Bollywood is going through a paradigm shift when it comes to how they view profit-making content productions. Earlier, a movie set in the hinterlands, with a middle-class family being the focal point would at best be a sleeper success. Not now! We now have movies using the attributes of a city to add relatability to a story. So, the atypical has become the norm and scripts are talking about society in general and not just being formulaic where a check-list needs to be covered as per the producer’s dictum.
And this change has given us the superstar of the masses, the guy next door, champion of progressive cinema, Ayushmann Khurrana. Within half a decade, he has carved a niche so strong that his name on the credit list draws huge weekend crowds. The credit of which lies both with his acting prowess and his sense of judgement about the content. His movies have this earthy, homely feeling which talk about real issues. Badhaai Ho is another such glorious example of a movie which weaves its story around the societal fabric, yet touches upon something which is still almost an anathema, old-age intimacy. And like many other movies which deal with similar ‘taboo’ issues, the director Amit Ravindernath Sharma uses humour to make things light. From Vicky Donor to Shubh Mangal Savdhan and now Badhaai Ho, the stories have worked well with the masses because the narration involved plebeians and the locations are the dusty lanes of northern India and not some swanky school from a Karan Johar movie.
Badhaai Ho is set in New Delhi where a middle class family is suddenly jolted by the news of a pregnancy. This premise is established in the trailer itself but the movie explores the innate shame which the society has taught us to feel for something as ‘odd’ as this and how the family comes to terms with it. Neena Gupta and Gajraj Rao as the parents are charming and the movie explores their love and occasional flirting in few short yet sweet sequences. Director Amit Sharma makes it a point to establish the romance between the parents which is generally lost amongst the myriad of responsibilities burdened on parents after having kids. We all acknowledge our parent’s love, but as the movie rightly points out, we place them in such a high pedestal that anything venereal involving them is a strict no. Ayushmann plays their son Nakul who is in a steady relationship with Renee (Sanya Malhotra). He is mostly annoyed in the first half due to the sudden turn of events at his house. Only in the second half do we see the matured, bolder version of Nakul, one who stands up for his family even if his actions might have consequences.

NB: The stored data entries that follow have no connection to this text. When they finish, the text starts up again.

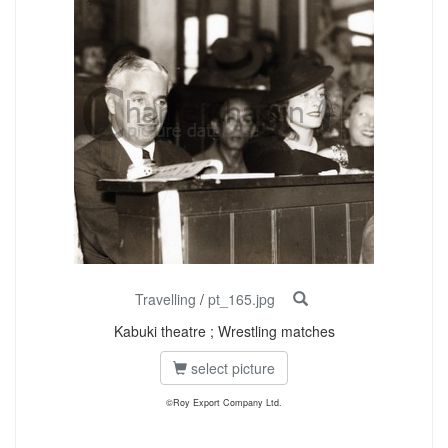
Travelling
/
pt_165.jpg
Kabuki theatre ; Wrestling matches
select picture
©Roy Export Company Ltd.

The highlight of the movie is a fantastically traditional yet virtuous Dadi played by Surekha Sikri (Dadisa in Balika Vadhu). She is initially insular, but the second half of the film brings out her righteousness and warm heart, specially in a delightful sequence involving her daughter-in-laws. Sanya is very easy on the eye and after the blockbuster Dangal and the recent Pataakha, has slowly started to make her mark in topical movies. A bevy of girls are taking on relatable roles in Bollywood and carving a niche for themselves. Bhumi Pednekar, Radhika Apte have already become stars in their own rights in such topical cinema.
Badhaai Ho is a lovely entertainer with a message. Ayushmann Khuranna, with his stardom and a keen eye for such topics has made sure that this movie gets the audience it deserves. Go watch it!